Listed entries START

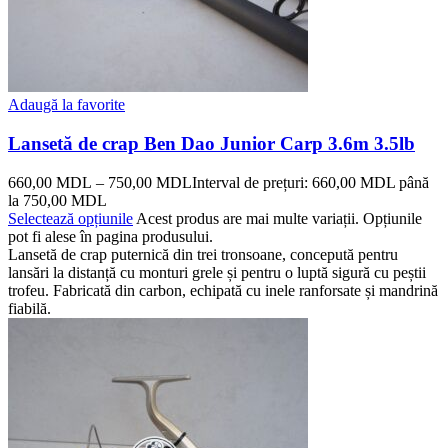
Adaugă la favorite
Lansetă de crap Ben Dao Junior Carp 3.6m 3.5lb
660,00
MDL
–
750,00
MDL
Interval de prețuri: 660,00 MDL până
la 750,00 MDL
Selectează opțiunile
Acest produs are mai multe variații. Opțiunile
pot fi alese în pagina produsului.
Lansetă de crap puternică din trei tronsoane, concepută pentru
lansări la distanță cu monturi grele și pentru o luptă sigură cu peștii
trofeu. Fabricată din carbon, echipată cu inele ranforsate și mandrină
fiabilă.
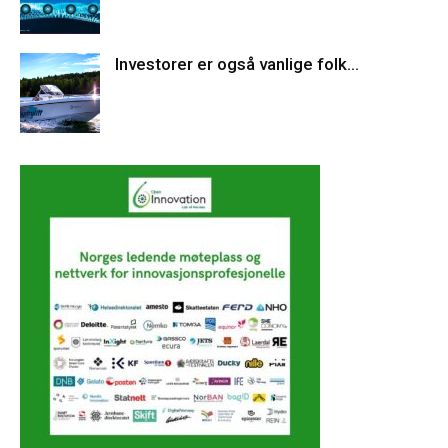
Investorer er også vanlige folk…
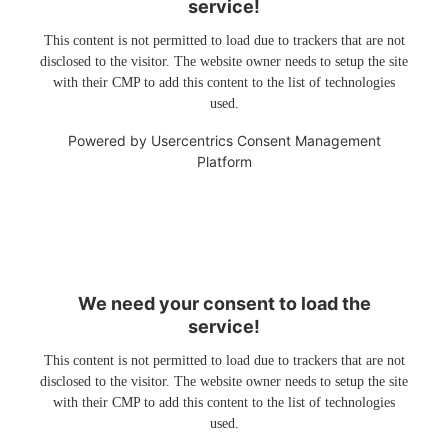
service!
This content is not permitted to load due to trackers that are not
disclosed to the visitor. The website owner needs to setup the site
with their CMP to add this content to the list of technologies
used.
Powered by
Usercentrics Consent Management
Platform
We need your consent to load the
service!
This content is not permitted to load due to trackers that are not
disclosed to the visitor. The website owner needs to setup the site
with their CMP to add this content to the list of technologies
used.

Listed entries END

= Exercise instructions =
Could you print all the entries exactly as they stand, with the pictures left out?

= Solution for this problem =
Adaugă la favorite
Lansetă de crap Ben Dao Junior Carp 3.6m 3.5lb
660,00
MDL
–
750,00
MDL
Interval de prețuri: 660,00 MDL până
la 750,00 MDL
Selectează opțiunile
Acest produs are mai multe variații. Opțiunile
pot fi alese în pagina produsului.
Lansetă de crap puternică din trei tronsoane, concepută pentru
lansări la distanță cu monturi grele și pentru o luptă sigură cu peștii
trofeu. Fabricată din carbon, echipată cu inele ranforsate și mandrină
fiabilă.
Investorer er også vanlige folk…
service!
This content is not permitted to load due to trackers that are not
disclosed to the visitor. The website owner needs to setup the site
with their CMP to add this content to the list of technologies
used.
Powered by
Usercentrics Consent Management
Platform
We need your consent to load the
service!
This content is not permitted to load due to trackers that are not
disclosed to the visitor. The website owner needs to setup the site
with their CMP to add this content to the list of technologies
used.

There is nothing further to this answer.